It is also convenient to get a taxi to and from Ben Gurion Airport. Here there are fixed fares and a dispatcher who organizes the process.
Taxi Apps in Israel: Generally taxi apps are a great way to take a taxi in Israel. When you use the popular apps like Gett and Uber, prices are linked to the app and automatically meter at regulated rates within cities, and a fixed price list out of town. The apps all work in English, and the drivers are generally better, being rated by customers and more service orientated. Because of the competition in the market, none of the main taxi-apps in Israel charge to order a cab.
Gett is much more widely used in Israel than is Uber, however you can use either. Simple download the apps to your phone and set it up with your information.
Seasonal Conditions: Israel enjoys long, warm, dry summers (April-October) and generally mild winters (November-March), with somewhat drier, cooler weather in hilly regions, such as Jerusalem and Safed. Rainfall is relatively heavy in the north and center of the country with much less in the northern Negev and almost negligible amounts in the southern areas. Regional conditions vary considerably, with humid summers and mild winters on the coast; dry summers and moderately cold winters in the hill regions; hot dry summers and pleasant winters in the Jordan Valley and year-round semi-desert conditions in the Negev.

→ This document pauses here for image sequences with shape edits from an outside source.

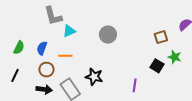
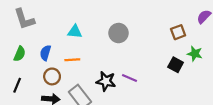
gray L-shape: (53, 16) -> (24, 19), moved
cyan triangle: (69, 31) -> (75, 32), turned 32
purple line: (135, 85) -> (129, 78), moved, turned -72

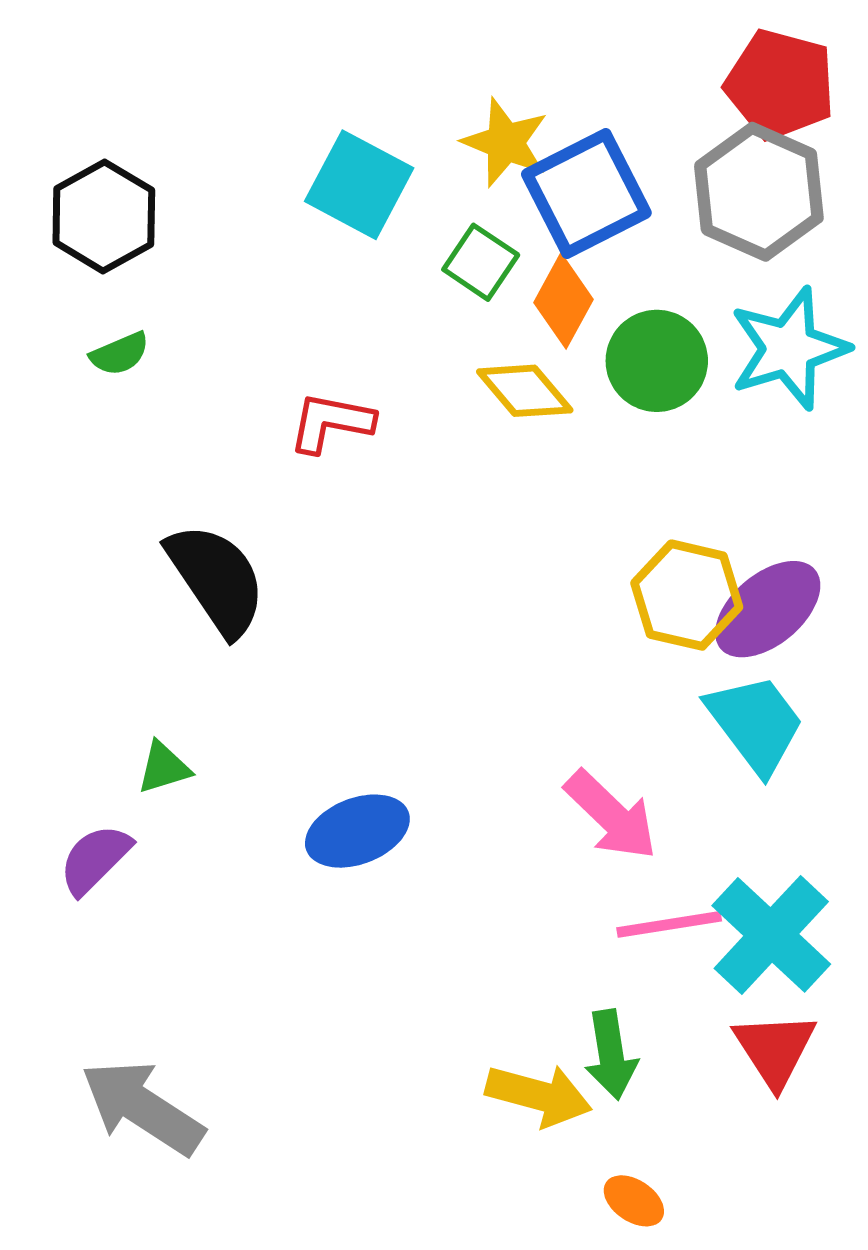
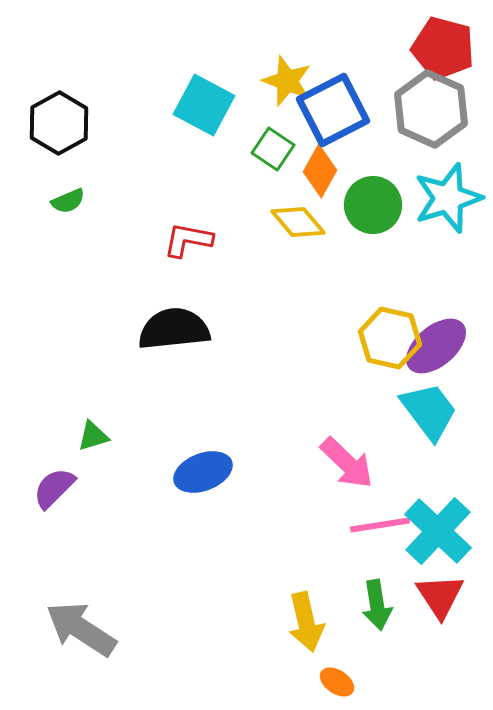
black semicircle: (217, 579) -> (174, 329), moved, turned -62
green arrow: (611, 1055) -> (377, 605), moved
yellow arrow: (539, 1095) -> (306, 622), turned 62
orange ellipse: (634, 1201) -> (337, 682), moved

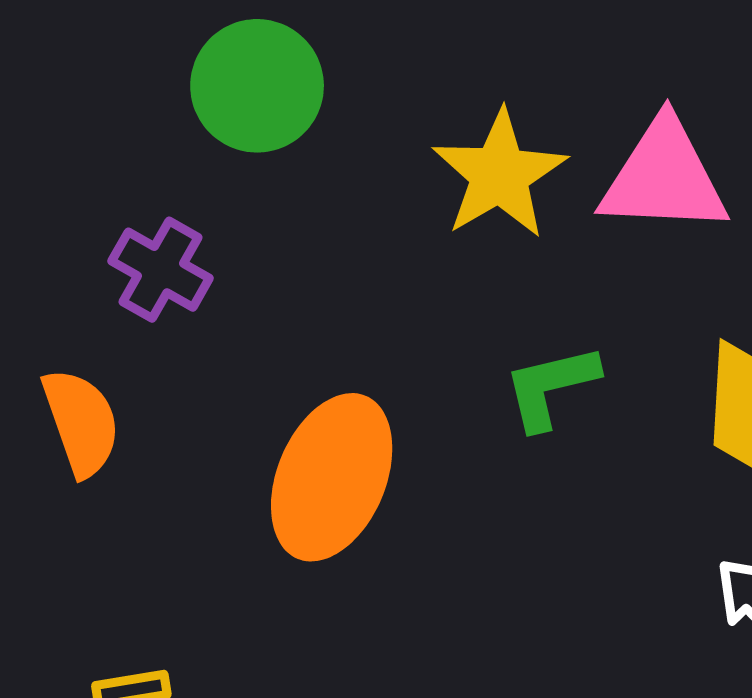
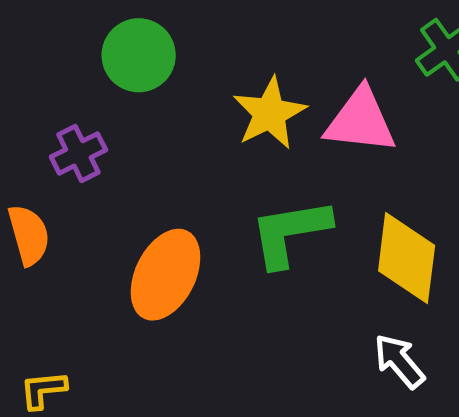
purple cross: (161, 270) -> (78, 153), turned 30
green L-shape: (551, 387) -> (290, 233), size x1.5

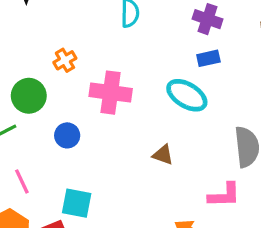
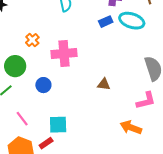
blue rectangle: (208, 58) -> (106, 22), moved
cyan ellipse: (187, 95) -> (132, 21), moved

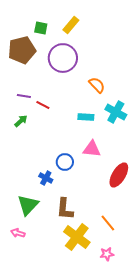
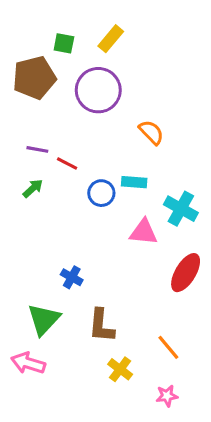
cyan cross: (116, 112) -> (181, 209), moved
blue circle: (65, 162) -> (101, 193), moved
pink arrow: (18, 233) -> (28, 363), size x1.5
yellow cross: (77, 237) -> (120, 369), size x0.6

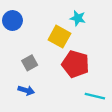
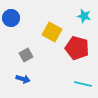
cyan star: (78, 18) -> (84, 16), moved
red pentagon: (75, 64) -> (77, 48), moved

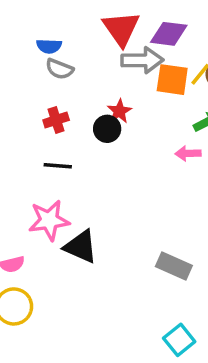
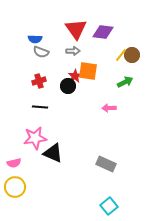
gray arrow: (142, 60) -> (73, 51), moved, size x0.6
orange square: (172, 80) -> (88, 71), moved
pink arrow: (188, 153) -> (109, 108), moved

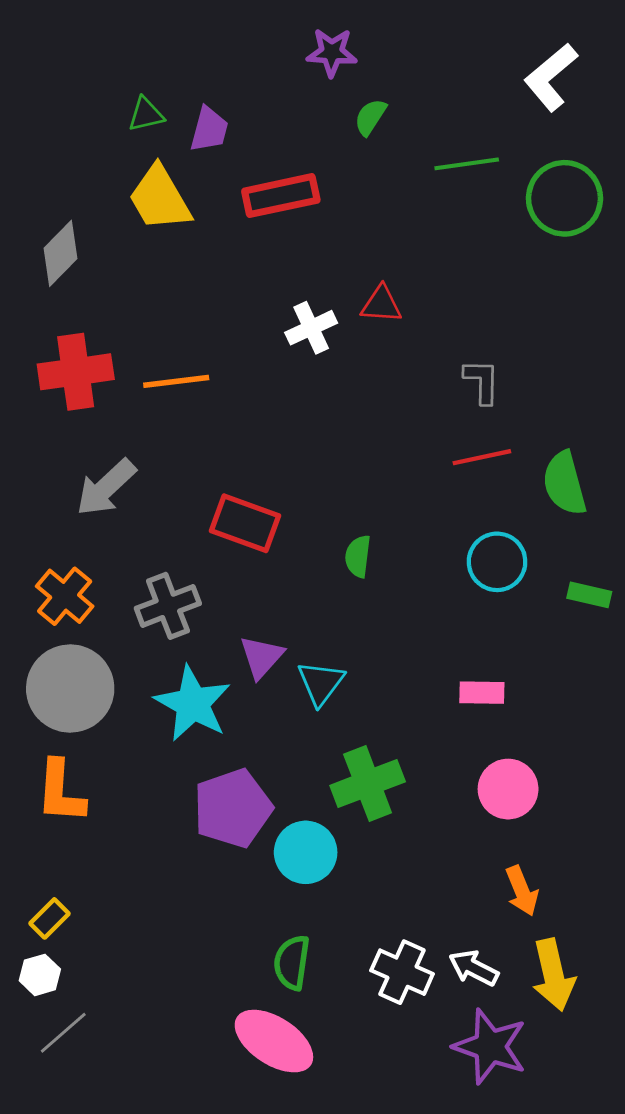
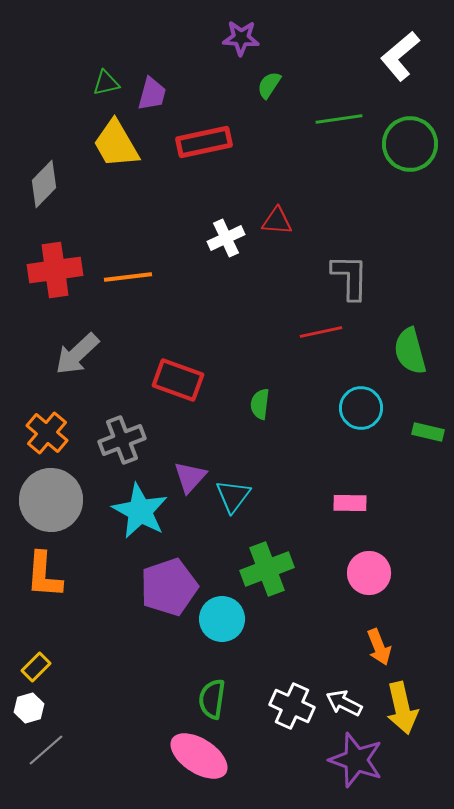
gray L-shape: (482, 381) -> (350, 277), size x1.4
red line: (482, 457) -> (321, 332), moved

What to expect in March: Typically the cold and rain of winter are beginning to subside, however you can experience rain showers so light rain gear is important to have. Morning and nights are cold/cool with the temperature rising to pleasant warm but not hot levels during the day. As far as how to dress, use layers that you can put on and take off as needed.
Still didn't find the answer you are looking for?
Below are resources you can watch to prepare for our trip.
As one of our tour participants, you can download any or all of these resources for free.
(We would ask you not to freely share these download links with others, as there is normally a cost to buy them)
As you watch, ponder the metaphor of our human souls as sheep needing the care of a shepherd. Let the visuals and scriptures help you see more clearly your relationship with "our Lord Jesus, that great Shepherd of the sheep". (Hebrews 13:20)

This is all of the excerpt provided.